101 2014-10-15 05:26:48 <BlueMatt> coryfields_: NICE!
102 2014-10-15 10:21:02 <fanquake> sipa tested HF on osx fairly extensively now, haven’t seen any issues.
103 2014-10-15 10:39:26 <Adlai> would running an electrum server on hf be a good idea / valuable test?
104 2014-10-15 10:40:30 <Luke-Jr> running an electrum server might not be a good idea in general. <.<
105 2014-10-15 10:41:13 <Adlai> why not?
106 2014-10-15 10:41:44 <Luke-Jr> Adlai: poor design? :p  (look at its protocol..)
107 2014-10-15 10:42:11 <Adlai> w/e, i'm looking for ways to help test HF
108 2014-10-15 10:42:29 <Adlai> and this seems like it'll put some real world stress on it, beyond just relaying between 17-22 connections
109 2014-10-15 10:42:31 <Luke-Jr> yes, it was mostly a joke :P
110 2014-10-15 10:45:07 <Adlai> 
ACTION treads the sarchasm cautiously around these parts

111 2014-10-15 10:47:16 <wumpus> Adlai: everything that uses the HF code is a valuable test
112 2014-10-15 10:51:31 <Adlai> can i tell electrum to use bitcoind's leveldb?
113 2014-10-15 10:52:38 <wumpus> I doubt that, but that's not a question for here
114 2014-10-15 10:53:10 <Luke-Jr> wumpus: sure it is O.o?

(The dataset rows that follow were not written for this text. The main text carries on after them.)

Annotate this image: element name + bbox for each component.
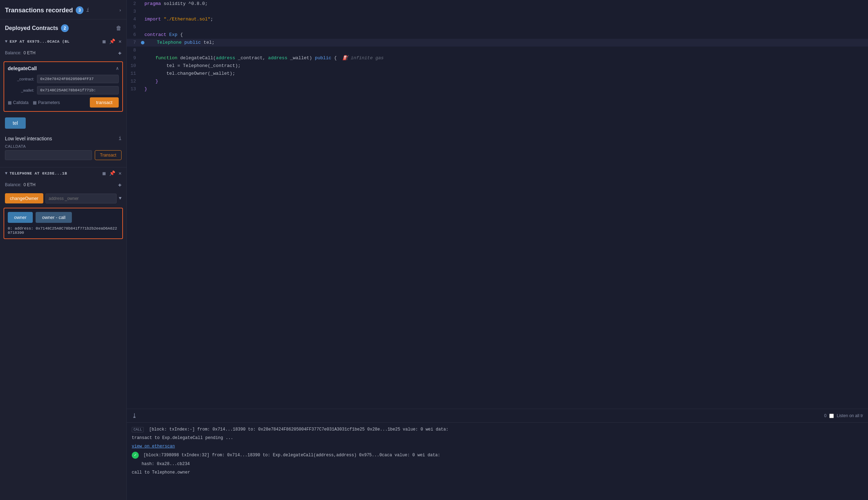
copy-icon-2[interactable]: ▦ — [103, 170, 105, 176]
contract-exp-name: EXP AT 0X975...0CACA (BL — [10, 39, 69, 44]
right-panel: 2 pragma solidity ^0.8.0; 3 4 import "./… — [127, 0, 868, 500]
copy-icon[interactable]: ▦ — [103, 38, 105, 44]
line-content-12: } — [144, 78, 868, 85]
balance-label: Balance: — [5, 50, 21, 55]
result-label: 0: — [8, 226, 15, 231]
code-line-9: 9 function delegateCall(address _contrac… — [127, 54, 868, 62]
transactions-header: Transactions recorded 3 i › — [0, 0, 126, 19]
changeowner-row: changeOwner ▼ — [0, 191, 126, 206]
log-line-4: call to Telephone.owner — [132, 469, 863, 476]
chevron-down-icon[interactable]: ▼ — [5, 39, 7, 44]
log-1-text: transact to Exp.delegateCall pending ... — [132, 435, 233, 440]
contract-telephone-icons: ▦ 📌 ✕ — [103, 170, 122, 176]
low-level-title: Low level interactions — [5, 136, 52, 141]
etherscan-link[interactable]: view on etherscan — [132, 444, 175, 449]
address-owner-input[interactable] — [45, 194, 117, 203]
line-num-4: 4 — [127, 16, 141, 23]
line-num-7: 7 — [127, 39, 141, 47]
function-name: delegateCall — [8, 66, 37, 71]
close-icon[interactable]: ✕ — [119, 38, 122, 44]
code-editor[interactable]: 2 pragma solidity ^0.8.0; 3 4 import "./… — [127, 0, 868, 409]
owner-btns-row: owner owner - call — [8, 212, 119, 223]
transactions-title: Transactions recorded — [5, 7, 73, 14]
code-line-4: 4 import "./Ethernaut.sol"; — [127, 16, 868, 23]
code-line-11: 11 tel.changeOwner(_wallet); — [127, 70, 868, 78]
deployed-badge: 2 — [61, 24, 69, 32]
dropdown-arrow-icon[interactable]: ▼ — [119, 196, 122, 201]
copy-calldata-icon: ▦ — [8, 100, 12, 105]
calldata-input-field[interactable] — [5, 150, 92, 160]
line-num-2: 2 — [127, 0, 141, 8]
contract-exp-icons: ▦ 📌 ✕ — [103, 38, 122, 44]
plus-icon[interactable]: ✚ — [118, 49, 122, 56]
code-line-7: 7 Telephone public tel; — [127, 39, 868, 47]
param-contract-label: _contract: — [8, 77, 34, 81]
line-num-6: 6 — [127, 31, 141, 39]
listen-value: 0 — [824, 413, 827, 418]
owner-call-button[interactable]: owner - call — [36, 212, 72, 223]
owner-button[interactable]: owner — [8, 212, 33, 223]
line-num-10: 10 — [127, 62, 141, 70]
line-num-5: 5 — [127, 23, 141, 31]
line-content-11: tel.changeOwner(_wallet); — [144, 70, 868, 78]
code-line-8: 8 — [127, 47, 868, 54]
line-num-9: 9 — [127, 54, 141, 62]
low-level-header: Low level interactions i — [5, 136, 122, 141]
param-contract-row: _contract: — [8, 75, 119, 83]
contract-exp: ▼ EXP AT 0X975...0CACA (BL ▦ 📌 ✕ Balance… — [0, 36, 126, 164]
tel-button[interactable]: tel — [5, 117, 26, 129]
line-num-11: 11 — [127, 70, 141, 78]
param-wallet-row: _wallet: — [8, 86, 119, 94]
listen-label: Listen on all tr — [837, 413, 863, 418]
low-level-section: Low level interactions i CALLDATA Transa… — [0, 132, 126, 164]
param-wallet-label: _wallet: — [8, 88, 34, 92]
chevron-right-icon[interactable]: › — [119, 8, 122, 13]
changeowner-button[interactable]: changeOwner — [5, 193, 43, 203]
code-line-10: 10 tel = Telephone(_contract); — [127, 62, 868, 70]
line-num-8: 8 — [127, 47, 141, 54]
code-line-2: 2 pragma solidity ^0.8.0; — [127, 0, 868, 8]
chevron-down-icon-2[interactable]: ▼ — [5, 171, 7, 176]
low-level-input-row: Transact — [5, 150, 122, 160]
plus-icon-2[interactable]: ✚ — [118, 181, 122, 188]
low-level-info-icon[interactable]: i — [119, 136, 122, 141]
line-content-10: tel = Telephone(_contract); — [144, 62, 868, 70]
params-label: Parameters — [38, 100, 60, 105]
action-row: ▦ Calldata ▦ Parameters transact — [8, 97, 119, 108]
contract-exp-balance: Balance: 0 ETH ✚ — [0, 47, 126, 59]
listen-checkbox[interactable] — [829, 414, 834, 418]
param-wallet-input[interactable] — [37, 86, 119, 94]
transact-button[interactable]: transact — [90, 97, 119, 108]
code-line-13: 13 } — [127, 85, 868, 93]
contract-telephone-title-row: ▼ TELEPHONE AT 0X28E...1B ▦ 📌 ✕ — [0, 167, 126, 179]
low-level-transact-button[interactable]: Transact — [95, 150, 122, 160]
breakpoint-dot — [141, 41, 144, 44]
collapse-icon[interactable]: ⤓ — [132, 412, 137, 420]
line-content-2: pragma solidity ^0.8.0; — [144, 0, 868, 8]
collapse-bar: ⤓ 0 Listen on all tr — [127, 409, 868, 422]
owner-result: 0: address: 0x7148C25A8C78b841f771b2b2ee… — [8, 226, 119, 235]
left-panel: Transactions recorded 3 i › Deployed Con… — [0, 0, 127, 500]
deployed-contracts-header: Deployed Contracts 2 🗑 — [0, 19, 126, 36]
listen-area: 0 Listen on all tr — [824, 413, 863, 418]
log-3-text: [block:7398098 txIndex:32] from: 0x714..… — [143, 453, 440, 458]
info-icon[interactable]: i — [86, 7, 89, 13]
parameters-button[interactable]: ▦ Parameters — [33, 100, 60, 105]
pin-icon[interactable]: 📌 — [109, 38, 115, 44]
log-call-label: CALL — [132, 427, 144, 432]
chevron-up-icon[interactable]: ∧ — [116, 66, 119, 71]
trash-icon[interactable]: 🗑 — [116, 25, 122, 32]
balance-label-2: Balance: — [5, 182, 21, 187]
log-line-1: transact to Exp.delegateCall pending ... — [132, 435, 863, 441]
calldata-button[interactable]: ▦ Calldata — [8, 100, 29, 105]
contract-exp-title-row: ▼ EXP AT 0X975...0CACA (BL ▦ 📌 ✕ — [0, 36, 126, 47]
result-type: address: — [15, 226, 36, 231]
pin-icon-2[interactable]: 📌 — [109, 170, 115, 176]
log-4-text: call to Telephone.owner — [132, 470, 190, 475]
code-line-5: 5 — [127, 23, 868, 31]
param-contract-input[interactable] — [37, 75, 119, 83]
code-line-3: 3 — [127, 8, 868, 16]
calldata-label: Calldata — [13, 100, 29, 105]
close-icon-2[interactable]: ✕ — [119, 170, 122, 176]
function-name-row: delegateCall ∧ — [8, 66, 119, 71]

115 2014-10-15 10:53:19 <Luke-Jr> not that the relevant people are here
116 2014-10-15 10:53:34 <Adlai> 
ACTION asked in #electrum

117 2014-10-15 10:56:55 <wumpus> Luke-Jr: well I don't mean it's necessarily off-topic, but I doubt anyone here knows
118 2014-10-15 11:32:42 <Adlai> what can i do to better keep an eye on possible breakage in HF?

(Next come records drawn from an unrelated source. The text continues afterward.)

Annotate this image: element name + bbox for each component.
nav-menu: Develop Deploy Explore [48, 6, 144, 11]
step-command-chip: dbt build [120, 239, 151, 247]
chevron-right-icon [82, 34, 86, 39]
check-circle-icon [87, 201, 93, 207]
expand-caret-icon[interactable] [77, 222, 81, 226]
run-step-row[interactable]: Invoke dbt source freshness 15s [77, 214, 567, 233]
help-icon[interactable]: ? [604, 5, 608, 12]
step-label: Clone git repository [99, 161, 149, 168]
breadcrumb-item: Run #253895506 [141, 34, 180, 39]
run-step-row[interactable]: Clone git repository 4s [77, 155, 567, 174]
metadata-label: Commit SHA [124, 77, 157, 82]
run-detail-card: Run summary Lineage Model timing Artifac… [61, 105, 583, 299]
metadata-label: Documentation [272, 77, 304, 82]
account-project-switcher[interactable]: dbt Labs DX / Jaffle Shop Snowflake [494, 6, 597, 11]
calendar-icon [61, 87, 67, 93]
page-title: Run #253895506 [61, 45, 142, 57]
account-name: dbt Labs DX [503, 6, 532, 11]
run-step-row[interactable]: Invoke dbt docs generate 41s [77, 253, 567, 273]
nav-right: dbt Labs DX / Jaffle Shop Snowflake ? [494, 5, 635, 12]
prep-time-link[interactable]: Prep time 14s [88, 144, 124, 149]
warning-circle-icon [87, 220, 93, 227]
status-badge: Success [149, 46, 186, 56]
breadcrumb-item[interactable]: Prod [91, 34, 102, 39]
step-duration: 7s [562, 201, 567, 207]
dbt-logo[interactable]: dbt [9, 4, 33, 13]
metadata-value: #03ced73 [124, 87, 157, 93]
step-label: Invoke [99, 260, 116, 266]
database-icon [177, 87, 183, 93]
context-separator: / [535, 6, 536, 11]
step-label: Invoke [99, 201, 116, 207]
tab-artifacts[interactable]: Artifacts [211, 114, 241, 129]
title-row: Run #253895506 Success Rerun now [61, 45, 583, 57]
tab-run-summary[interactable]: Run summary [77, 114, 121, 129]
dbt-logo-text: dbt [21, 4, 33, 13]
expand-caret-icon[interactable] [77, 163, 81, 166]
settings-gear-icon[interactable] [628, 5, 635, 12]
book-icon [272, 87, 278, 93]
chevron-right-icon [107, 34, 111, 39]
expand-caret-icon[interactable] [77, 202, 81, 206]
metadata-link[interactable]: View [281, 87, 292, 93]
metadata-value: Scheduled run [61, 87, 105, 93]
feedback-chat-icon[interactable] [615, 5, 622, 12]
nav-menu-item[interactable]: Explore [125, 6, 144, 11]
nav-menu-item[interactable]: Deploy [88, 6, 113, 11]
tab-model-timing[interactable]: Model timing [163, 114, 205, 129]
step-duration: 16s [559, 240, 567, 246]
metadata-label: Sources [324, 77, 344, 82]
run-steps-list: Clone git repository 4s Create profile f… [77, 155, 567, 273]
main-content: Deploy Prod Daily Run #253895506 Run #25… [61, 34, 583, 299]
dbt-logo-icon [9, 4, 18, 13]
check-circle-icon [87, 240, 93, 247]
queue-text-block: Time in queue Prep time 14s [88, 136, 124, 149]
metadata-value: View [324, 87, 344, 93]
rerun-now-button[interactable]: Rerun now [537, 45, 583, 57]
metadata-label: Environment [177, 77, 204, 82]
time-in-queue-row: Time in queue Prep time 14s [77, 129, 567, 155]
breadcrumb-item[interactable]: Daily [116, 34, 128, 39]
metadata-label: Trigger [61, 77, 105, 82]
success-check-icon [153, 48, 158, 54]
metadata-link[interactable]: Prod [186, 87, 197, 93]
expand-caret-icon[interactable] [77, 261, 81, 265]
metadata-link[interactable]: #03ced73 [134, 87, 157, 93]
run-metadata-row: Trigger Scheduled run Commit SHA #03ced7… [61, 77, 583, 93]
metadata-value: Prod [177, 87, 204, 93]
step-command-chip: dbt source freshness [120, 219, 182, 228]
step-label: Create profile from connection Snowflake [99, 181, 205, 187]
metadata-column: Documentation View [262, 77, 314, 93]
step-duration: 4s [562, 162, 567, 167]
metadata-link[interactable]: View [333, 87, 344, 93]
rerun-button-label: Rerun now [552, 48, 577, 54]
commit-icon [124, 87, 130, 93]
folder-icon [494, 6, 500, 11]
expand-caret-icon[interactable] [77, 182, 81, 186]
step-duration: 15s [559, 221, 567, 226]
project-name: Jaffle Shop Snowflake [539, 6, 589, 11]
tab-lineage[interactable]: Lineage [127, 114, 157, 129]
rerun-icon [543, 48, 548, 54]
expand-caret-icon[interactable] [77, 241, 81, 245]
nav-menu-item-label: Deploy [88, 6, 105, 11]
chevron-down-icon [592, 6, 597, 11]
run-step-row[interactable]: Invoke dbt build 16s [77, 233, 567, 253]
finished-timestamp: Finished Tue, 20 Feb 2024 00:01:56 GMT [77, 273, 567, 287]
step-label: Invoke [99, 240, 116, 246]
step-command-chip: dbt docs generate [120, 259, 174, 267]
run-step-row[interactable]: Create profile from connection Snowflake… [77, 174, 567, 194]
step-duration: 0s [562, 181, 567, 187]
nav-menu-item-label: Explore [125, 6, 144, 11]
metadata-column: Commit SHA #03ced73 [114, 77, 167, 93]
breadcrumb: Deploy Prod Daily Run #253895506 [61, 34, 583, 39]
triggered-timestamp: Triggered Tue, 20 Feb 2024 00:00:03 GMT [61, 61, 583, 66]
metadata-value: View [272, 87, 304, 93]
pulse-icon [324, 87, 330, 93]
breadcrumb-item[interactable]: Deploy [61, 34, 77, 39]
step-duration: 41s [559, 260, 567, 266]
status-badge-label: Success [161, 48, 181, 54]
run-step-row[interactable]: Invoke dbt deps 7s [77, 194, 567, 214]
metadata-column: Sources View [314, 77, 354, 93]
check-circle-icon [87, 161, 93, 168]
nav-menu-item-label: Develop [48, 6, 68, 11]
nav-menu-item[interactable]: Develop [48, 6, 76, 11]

119 2014-10-15 11:33:15 <Adlai> meanwhile i just stare at -printtoconsole and -getconnectioncount
120 2014-10-15 11:36:14 <wumpus> the most serious problems would be if your client gets stuck, ie, doesn't get any new blocks, even though  it's connected to working peers... or if there are crashes/assertion errors
121 2014-10-15 12:06:01 <Adlai> why does the client retain many orphaned blocks, visible with getchaintips? is it juuust in case a stronger fork appears from one of them?
122 2014-10-15 12:10:08 <wumpus> chaintips doesn't show orphaned blocks
123 2014-10-15 12:10:39 <wumpus> orphan blocks are blocks that have no known parent, they used to be stored in memory but after headers-first these are not stored  at all anymore
124 2014-10-15 12:13:50 <wumpus> as for alternative chaintips, sometimes it happens that there is a small fork in the chain but these are quite rare in bitcoin and generally not longer than one block
125 2014-10-15 12:15:02 <wumpus> you can run linearize.py (part of the repository) to get a linear block history without forks, if you need that
126 2014-10-15 12:16:32 <Adlai> so without explicitly linearizing, the fork less taken gets ignored but still remembered on-disk?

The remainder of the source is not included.